Oil Red O staining was performed as previously reported (Ranawade et al. 2018). Animals at day-1 adulthood were collected after washing with 1X PBS buffer from the plate and treated as described in the protocol. Animals were mounted and imaged with a Q imaging software and Micropublisher 3.3 RTV color camera outfitted with DIC optics on a Nikon 80i microscope. NIH ImageJ software was used to quantify Oil Red O intensities (Soukas et al. 2009). 15 to 30 worms were randomly selected from each category in at least two separate batches.

qPCR analysis

Total RNA was extracted from bleach synchronized worms by Tri-reagent (Catalog Number T9424, Sigma-Aldrich Canada) according to the manufacturer’s instructions.

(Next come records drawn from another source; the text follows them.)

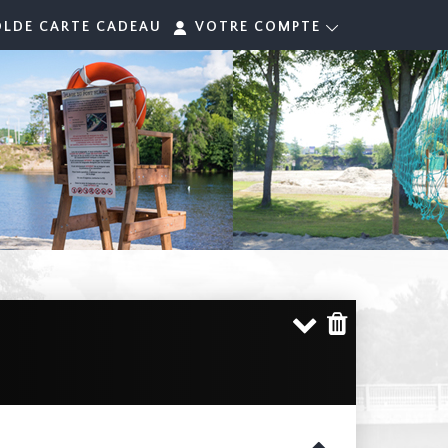
OLDE CARTE CADEAU
VOTRE COMPTE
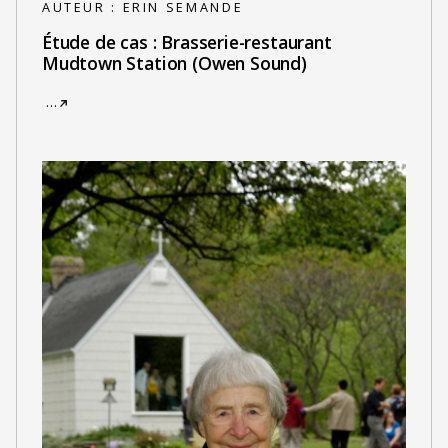
AUTEUR :
ERIN SEMANDE
Étude de cas : Brasserie-restaurant
Mudtown Station (Owen Sound)
…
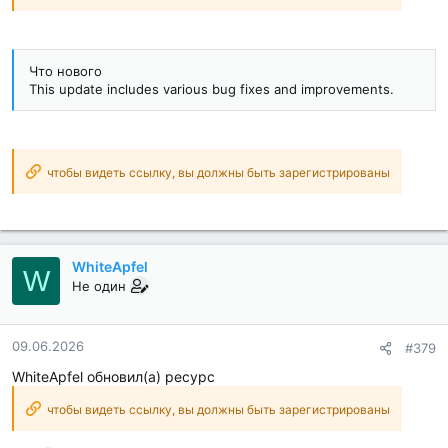
Что нового
This update includes various bug fixes and improvements.
чтобы видеть ссылку, вы должны быть зарегистрированы
WhiteApfel
W
Не один
09.06.2026
#379
WhiteApfel обновил(а) ресурс
чтобы видеть ссылку, вы должны быть зарегистрированы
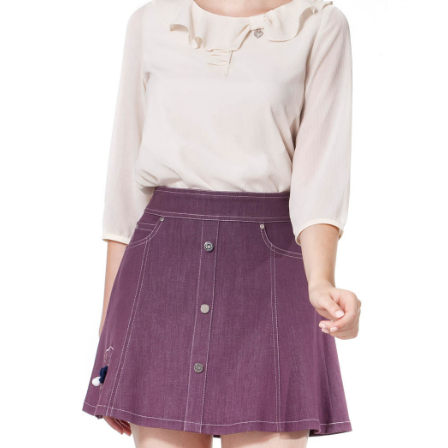
宅配
免運費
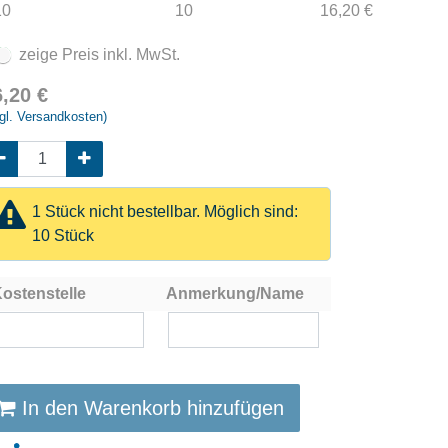
10
10
16,20 €
zeige Preis inkl. MwSt.
6,20
€
gl. Versandkosten)
1 Stück nicht bestellbar. Möglich sind:
10 Stück
ostenstelle
Anmerkung/Name
In den Warenkorb hinzufügen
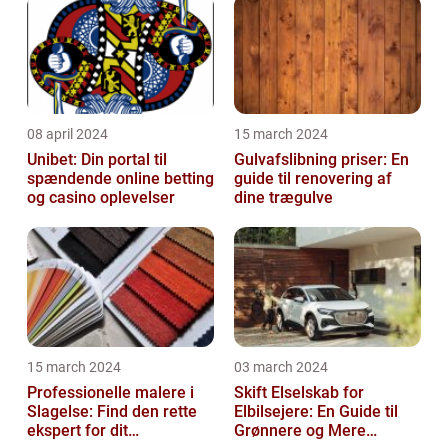
08 april 2024
15 march 2024
Unibet: Din portal til
Gulvafslibning priser: En
spændende online betting
guide til renovering af
og casino oplevelser
dine trægulve
15 march 2024
03 march 2024
Professionelle malere i
Skift Elselskab for
Slagelse: Find den rette
Elbilsejere: En Guide til
ekspert for dit
Grønnere og Mere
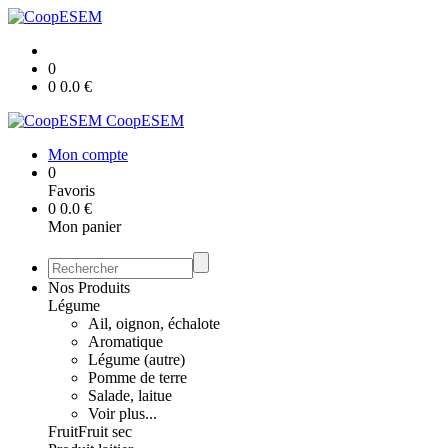
0
0
0.0
€
CoopESEM
Mon compte
0
Favoris
0
0.0
€
Mon panier
Nos Produits
Légume
Ail, oignon, échalote
Aromatique
Légume (autre)
Pomme de terre
Salade, laitue
Voir plus...
Fruit
Fruit sec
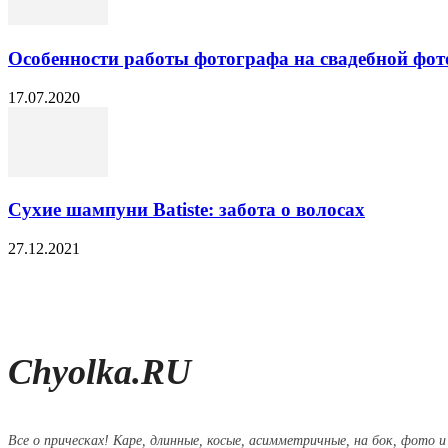
Особенности работы фотографа на свадебной фот
17.07.2020
Сухие шампуни Batiste: забота о волосах
27.12.2021
Chyolka.RU
Все о прическах! Каре, длинные, косые, асимметричные, на бок, фото и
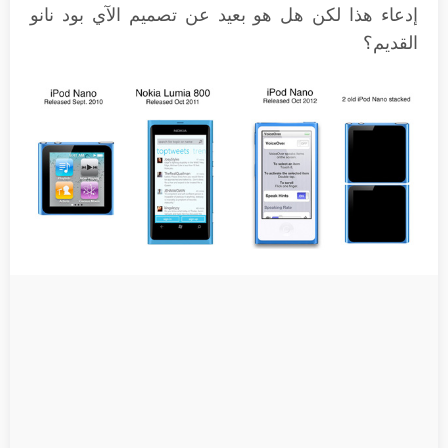
إدعاء هذا لكن هل هو بعيد عن تصميم الآي بود نانو
القديم؟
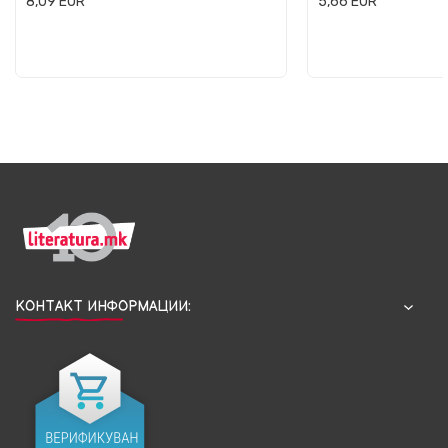
8,09
EUR
5,66
EUR
КОНТАКТ ИНФОРМАЦИИ:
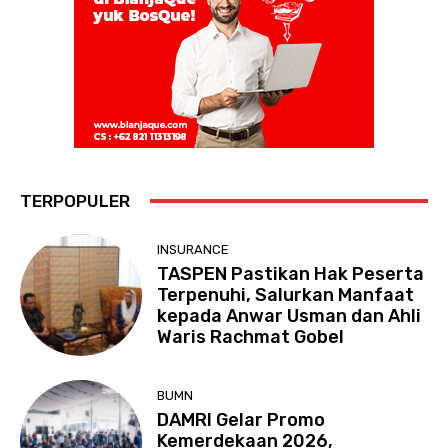
TERPOPULER
INSURANCE
TASPEN Pastikan Hak Peserta
Terpenuhi, Salurkan Manfaat
kepada Anwar Usman dan Ahli
Waris Rachmat Gobel
BUMN
DAMRI Gelar Promo
Kemerdekaan 2026,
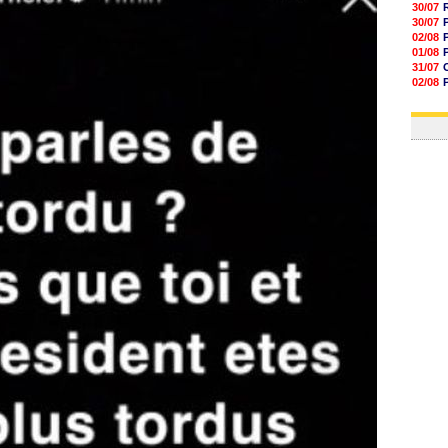
30/07
30/07
02/08
01/08
31/07
02/08
01/08
03/08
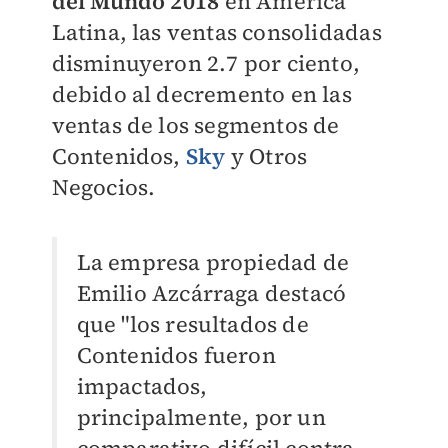
del Mundo 2018
en América
Latina, las ventas consolidadas
disminuyeron 2.7 por ciento,
debido al decremento en las
ventas de los segmentos de
Contenidos,
Sky
y Otros
Negocios.
La empresa propiedad de
Emilio Azcárraga destacó
que "los resultados de
Contenidos fueron
impactados,
principalmente, por un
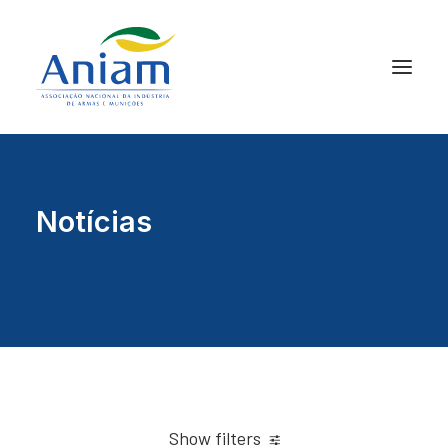
Notícias
Show filters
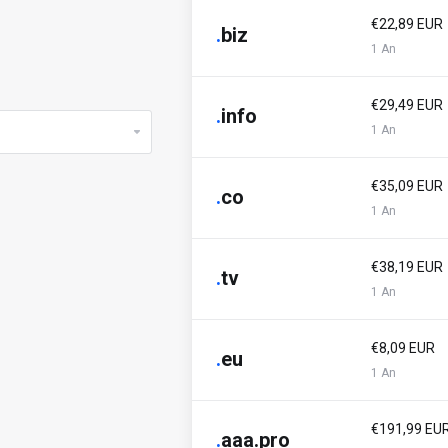
€22,89 EUR
.
biz
1 An
€29,49 EUR
.
info
1 An
€35,09 EUR
.
co
1 An
€38,19 EUR
.
tv
1 An
€8,09 EUR
.
eu
1 An
€191,99 EU
.
aaa.pro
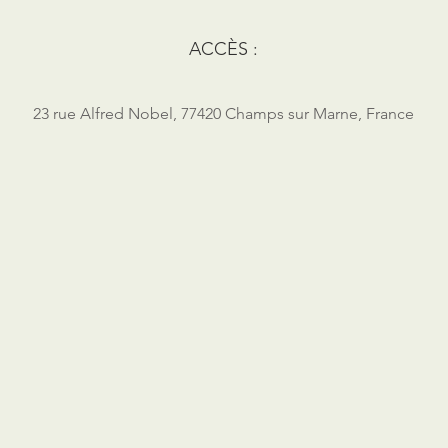
ACCÈS :
23 rue Alfred Nobel, 77420 Champs sur Marne, France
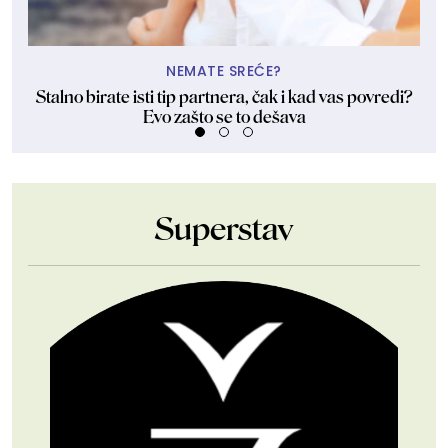
NEMATE SREĆE?
Stalno birate isti tip partnera, čak i kad vas povredi?
Evo zašto se to dešava
Superstav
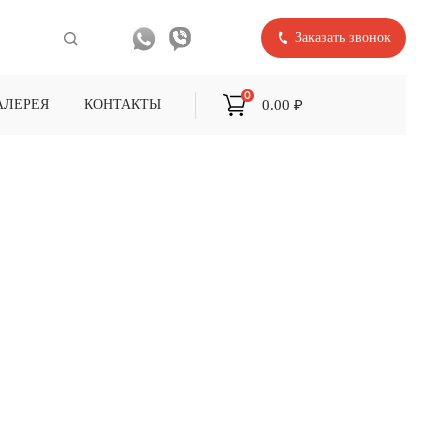
Заказать звонок
0
0.00 ₽
АЛЕРЕЯ
КОНТАКТЫ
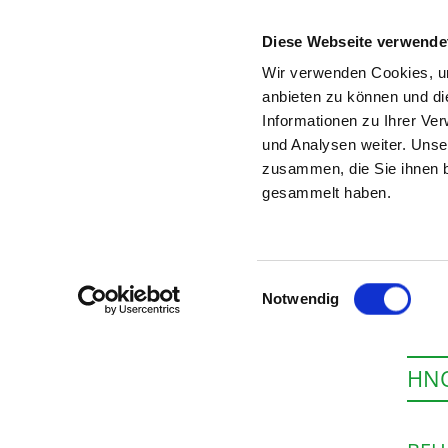
Diese Webseite verwende
Wir verwenden Cookies, um
anbieten zu können und di
Informationen zu Ihrer Ve
Startseite der Fachabteilung
und Analysen weiter. Unse
zusammen, die Sie ihnen b
gesammelt haben.
Einwilligungsauswahl
Notwendig
HNO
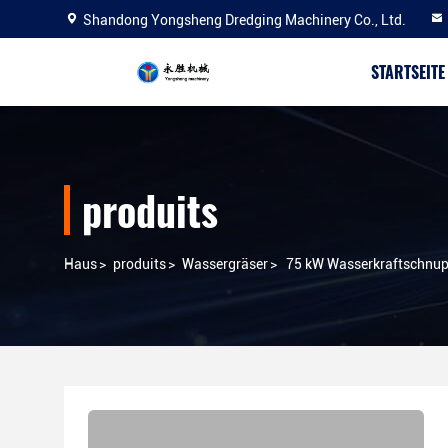
Shandong Yongsheng Dredging Machinery Co., Ltd.
STARTSEITE
produits
Haus
>
produits
>
Wassergräser
>
75 kW Wasserkraftschnu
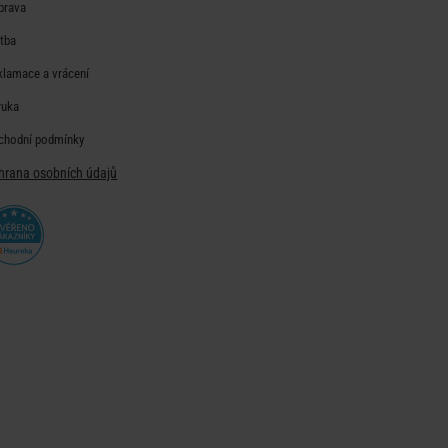
prava
atba
klamace a vrácení
ruka
chodní podmínky
hrana osobních údajů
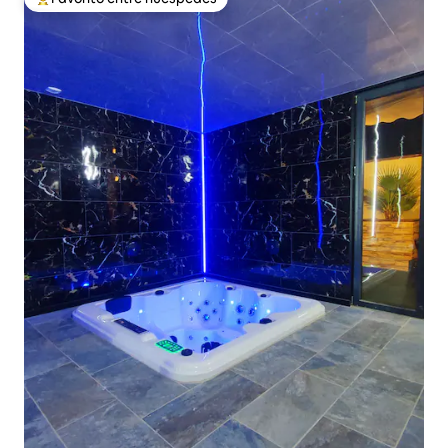
Favorito entre los huéspedes más destacados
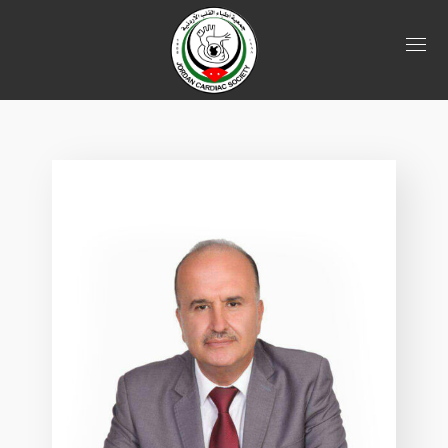
اعضاء الهيئة الادارية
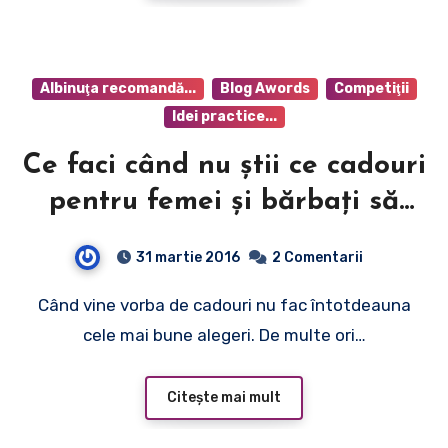
Albinuţa recomandă...
Blog Awords
Competiţii
Idei practice...
Ce faci când nu ştii ce cadouri
pentru femei şi bărbaţi să
alegi?
31 martie 2016
2 Comentarii
Când vine vorba de cadouri nu fac întotdeauna
cele mai bune alegeri. De multe ori…
Citește mai mult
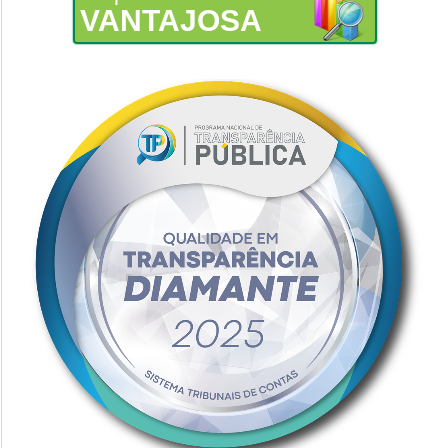
VANTAJOSA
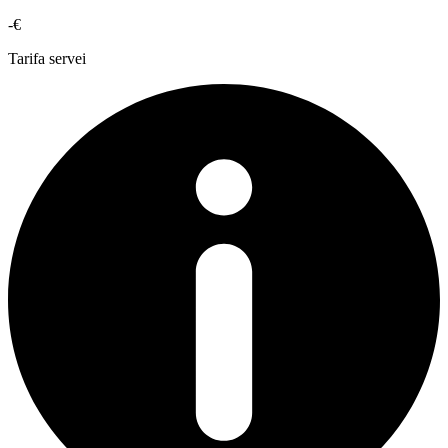
-€
Tarifa servei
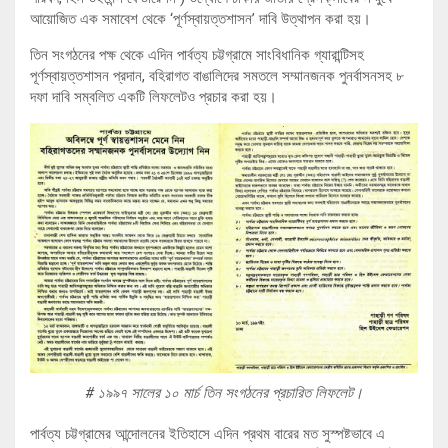
আয়োজিত এক সমাবেশ থেকে ‘পূর্ণস্বায়ত্তশাসন’ দাবি উত্থাপন করা হয়।
তিন সংগঠনের পক্ষ থেকে এদিন পার্বত্য চট্টগ্রামে সাংবিধানিক গ্যারান্টিসহ
পূর্ণস্বায়ত্তশাসন প্রদান, বহিরাগত বাঙালিদের সমতলে সম্মানজনক পুনর্বাসনসহ ৮
দফা দাবি সম্বলিত একটি লিফলেটও প্রচার করা হয়।
# ১৯৯৭ সালের ১০ মার্চ তিন সংগঠনের প্রচারিত লিফলেট।
পার্বত্য চট্টগ্রামের আন্দোলনের ইতিহাসে এদিন প্রথম বারের মত সুস্পষ্টভাবে এ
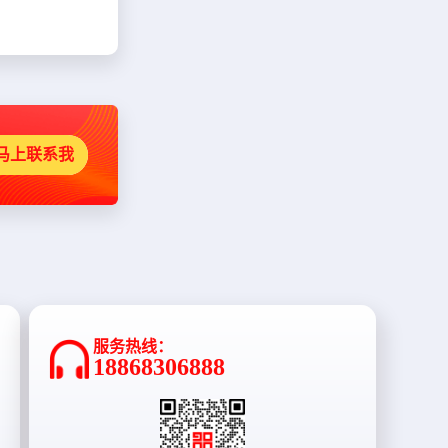
马上联系我
服务热线：
18868306888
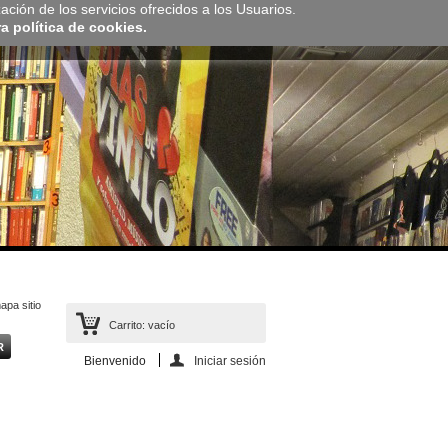
zación de los servicios ofrecidos a los Usuarios.
 política de cookies.
apa sitio
Carrito:
vacío
Bienvenido
Iniciar sesión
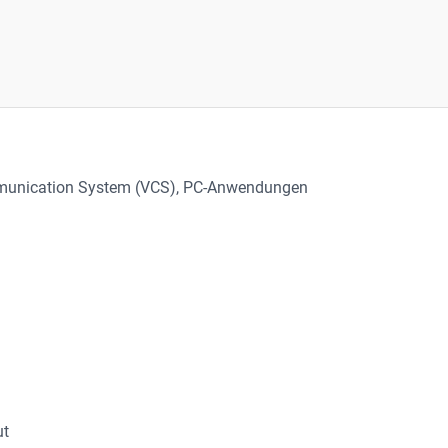
mmunication System (VCS)
, 
PC-Anwendungen
ut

Using oligo (dT) primers cDNA was made from total RNA with SensiFAST™ cDNA kit (Catalog Number BIO-65054, USA). Quantitative real-time PCR (qRT-PCR) analysis was performed on a CFX 96 BioRad cycler in triplicate with SensiFAST™ SYBR® Green Kit (Catalog Number BIO-98005, USA), according to the manufacturer’s instructions. Primers used in the study are listed below: pmp-3 (FP: CTTAGAGTCAAGGGTCGCAGTGGAG and RP: ACTGTATCGGCACCAAGGAAACTGG), vit-1 (FP: GGTTCGCTTTGACGGATACAC and RP: AACTCGTTGGTGGACTCATC), vit-2 (FP: GACACCGAGCTCATCCGCCCA and RP: TTCCTTCTCTCCATTGACCT), vit-3 (FP: GGCTCGTGAGCAAACTGTTG and RP: TTAATAGGCAACGCAGGCGG), vit-4 (FP: TGTCAACGGACAAGAGGTTG and RP: TCCTTTGGTCCAGAGACCTTC), vit-5 (FP: GGCAATTTGTTAAGCCACAA and RP: CCTCCTTTGGTCCAGAAACCT) and vit-6 (FP: AGTCGCTATTGTCGAGCGTC and RP: AGACGGAGGTCACCTTTTGC).

Statistical analysis

For lifespan analysis, all statistics were performed using SigmaPlot software 11. Survival curves were estimated using the Kaplan-Meier test, and differences among groups were assessed using the log-rank test. Survival data are expressed relative to the control group. Other statistics were performed using Microsoft Office Excel 365. Bio-Rad CFX manager was used for Ct and p values of qPCR analysis.